Hart develops this analogy and give the translator more leeway. Say the Warden is afraid of fire, and constantly gives orders like “Pick up that straw!” “Pick up those sheets!” The translator, to save time, simply says “Pick up all flammable objects.” In this way, the translator is clarifying the law without adding new content. My own example would be if the Warden points in a direction and says “Put that away!” and the translator looks over there and translates “Put that broom away.” This is not what the Warden literally said, but it makes things clearer.

So how does this analogy apply? For a start, we can say that every legal norm has a corresponding rule of law describing that norm. This is the example from before, the difference between a statute and a textbook saying “Do not kill.” But a law says what is says;  if you rephrase “You ought not to kill” as “Killing brings a sanction” then the rephrasing is your interpretation. It is no longer a law, and is instead a rule of law. A legal scientist creates such rules of law so that the law may be better understood. For example, say we have a law that says “You ought not to kill (max penalty 25 years jail).” A legal scientist wants to express this law in Kelsen’s format, where delicts are the conditions for sanctions, and so they rephrase the law as “A person who kills receives a sanction of up to 25 years imprisonment.” As with the Warden/Translator, this is not what the law literally said, but it makes things clearer from the perspective of legal science.

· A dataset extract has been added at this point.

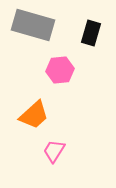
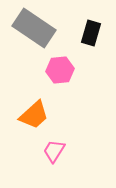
gray rectangle: moved 1 px right, 3 px down; rotated 18 degrees clockwise
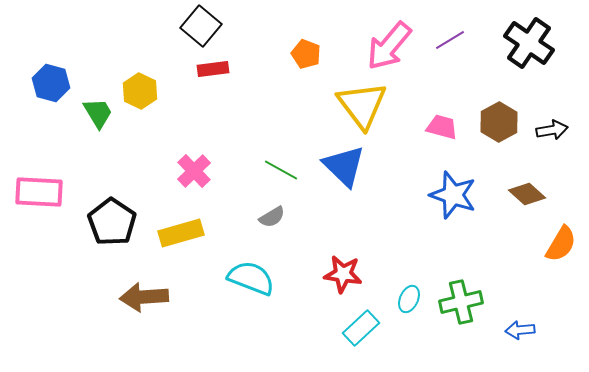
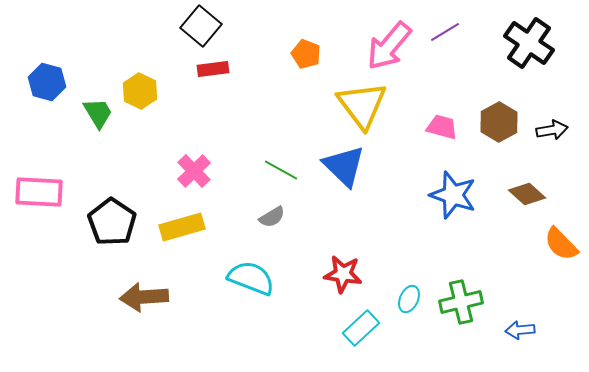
purple line: moved 5 px left, 8 px up
blue hexagon: moved 4 px left, 1 px up
yellow rectangle: moved 1 px right, 6 px up
orange semicircle: rotated 105 degrees clockwise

We hear about how all dependent norms can be phrased as conditions in a rule of law, i.e. “If a person is found to commit a delict by an organ authorised to do so, and the relevant laws are in accordance with the Constitution, etc. etc. then there should be a sanction.” This is a rule of law, because no legal norm actually says this – it must be inferred through a bunch of separate laws (e.g. the Constitution and the Criminal Code). That is the reason why imputational statements are not legal norms.

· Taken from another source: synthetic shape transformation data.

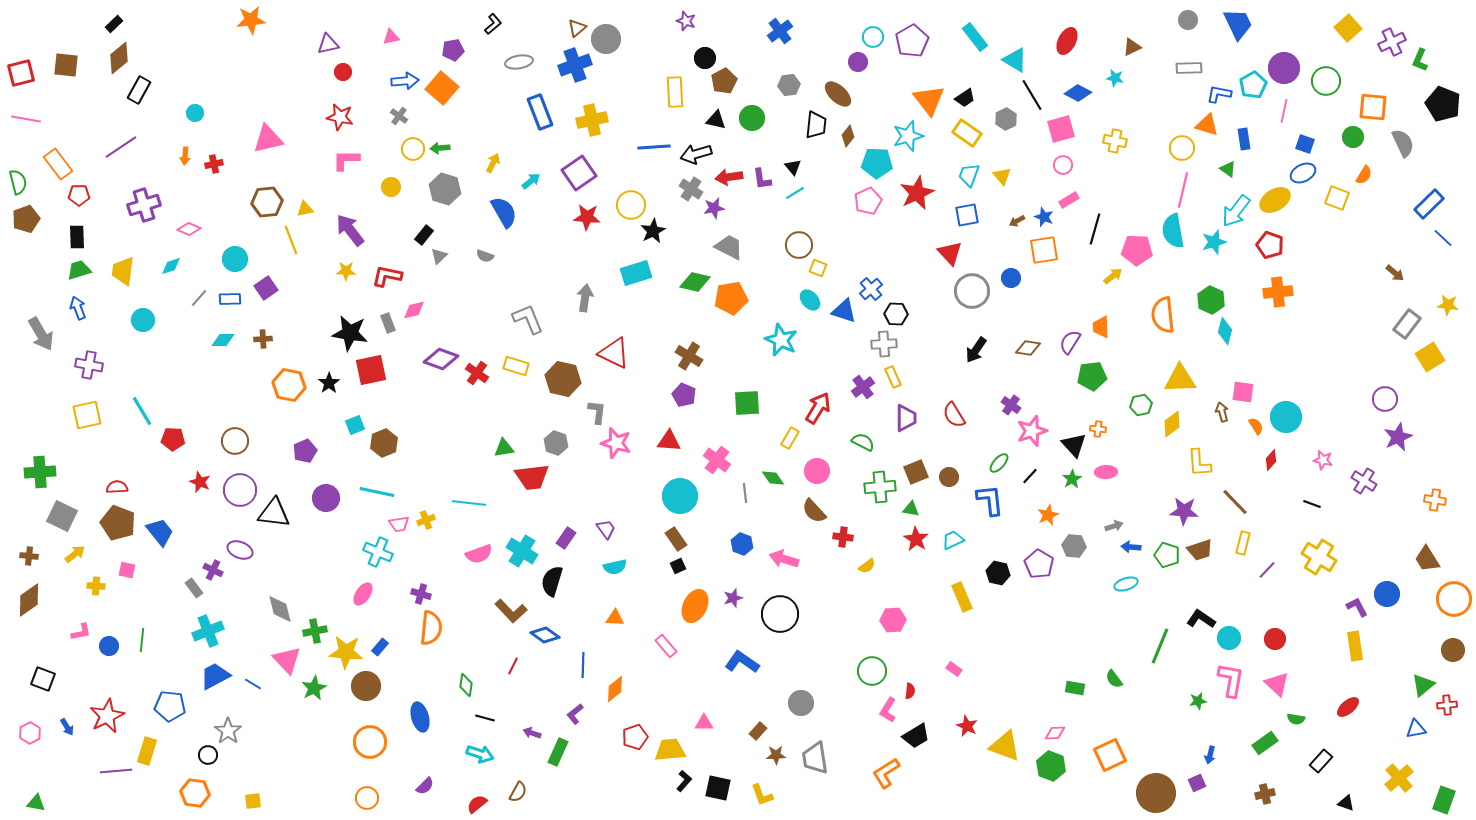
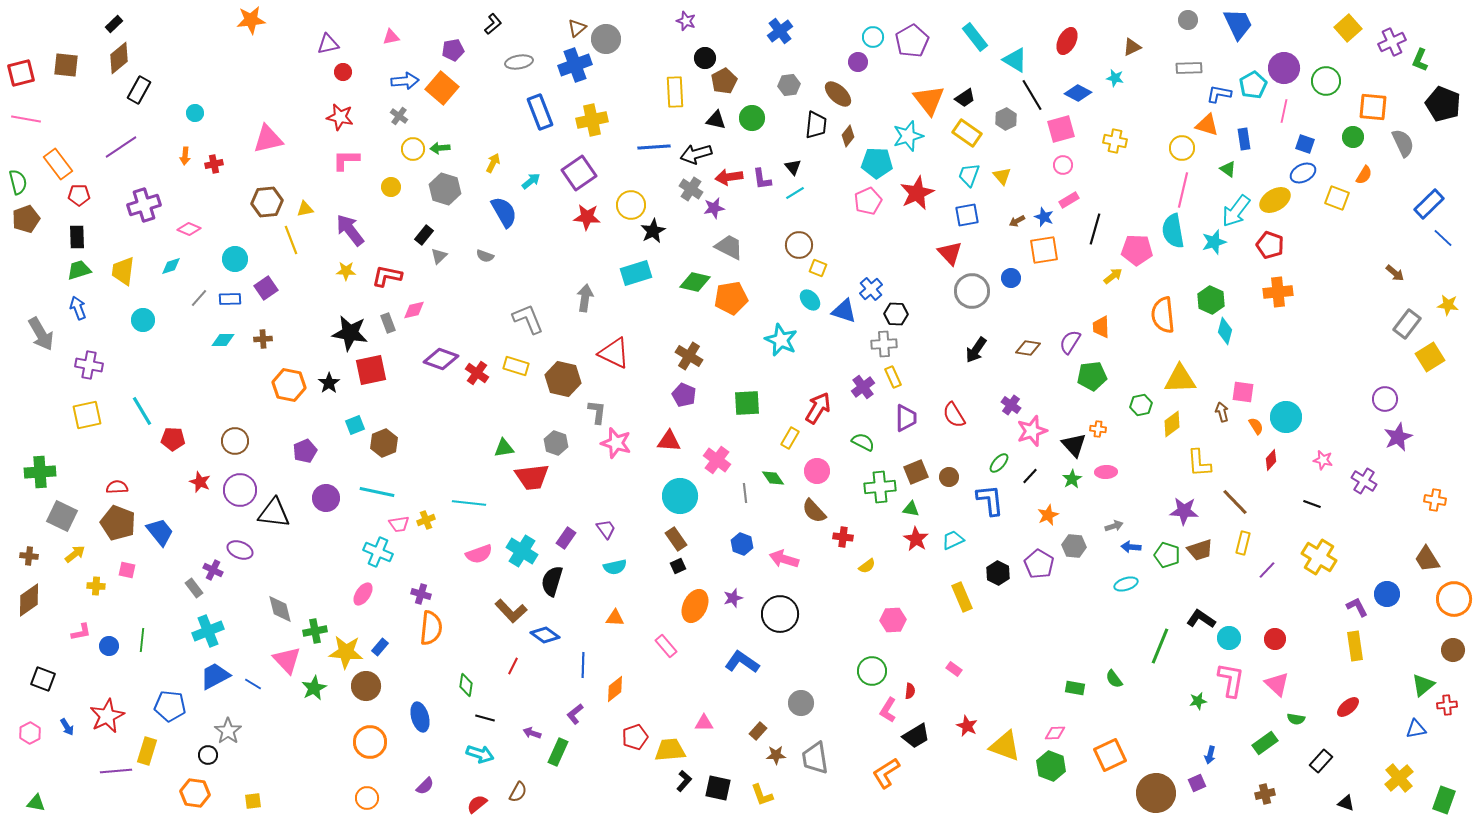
black hexagon at (998, 573): rotated 15 degrees clockwise
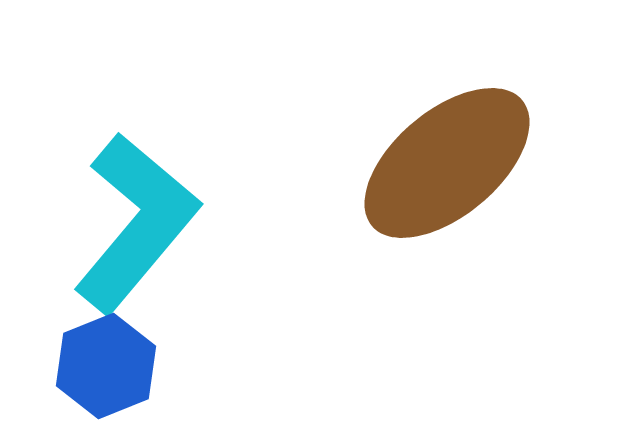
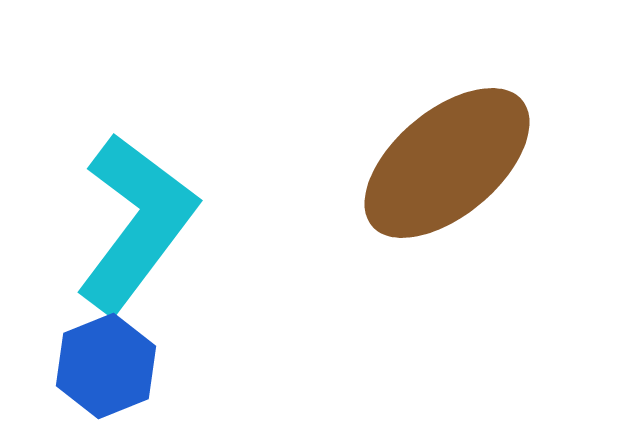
cyan L-shape: rotated 3 degrees counterclockwise
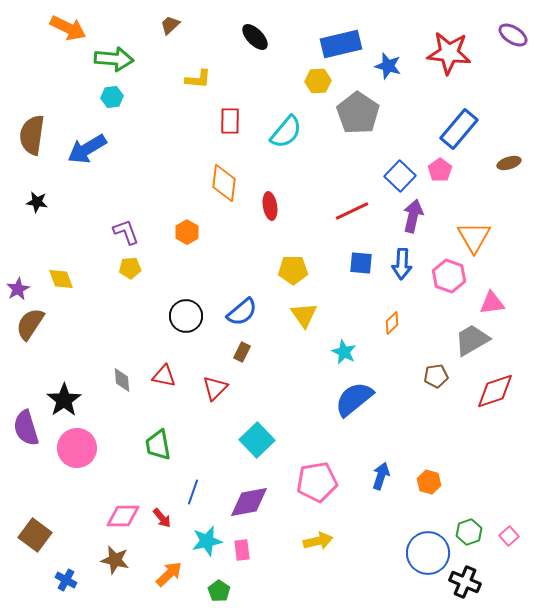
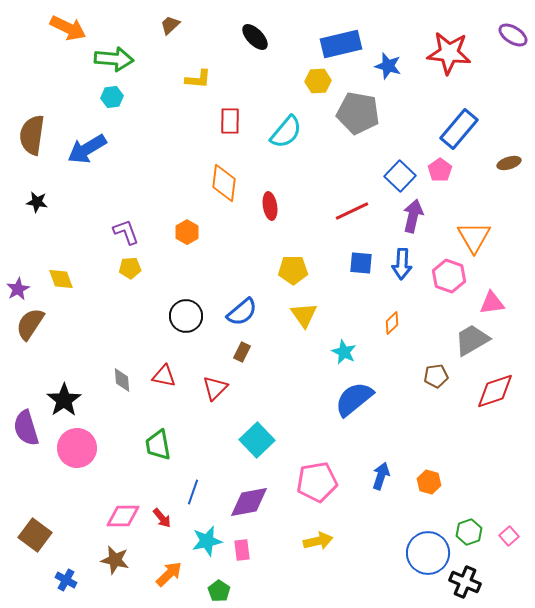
gray pentagon at (358, 113): rotated 24 degrees counterclockwise
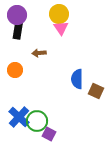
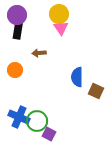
blue semicircle: moved 2 px up
blue cross: rotated 20 degrees counterclockwise
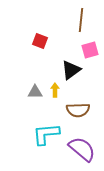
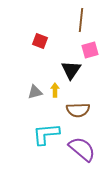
black triangle: rotated 20 degrees counterclockwise
gray triangle: rotated 14 degrees counterclockwise
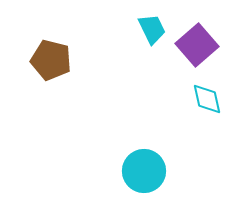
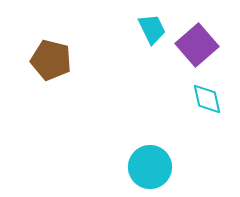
cyan circle: moved 6 px right, 4 px up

If a legal scientist were granted the legal power to make all the rules, she could choose to write the laws in cumbersome, imputational form, and then they would be legal norms. The only reason why imputational statements are considered rules of law is because they are posited by legal scientists rather than legal organs.

This all supports the argument that the “Rules of Law” set is closely linked to the “Descriptive Statements” set, rather than the “Rules of Science” set.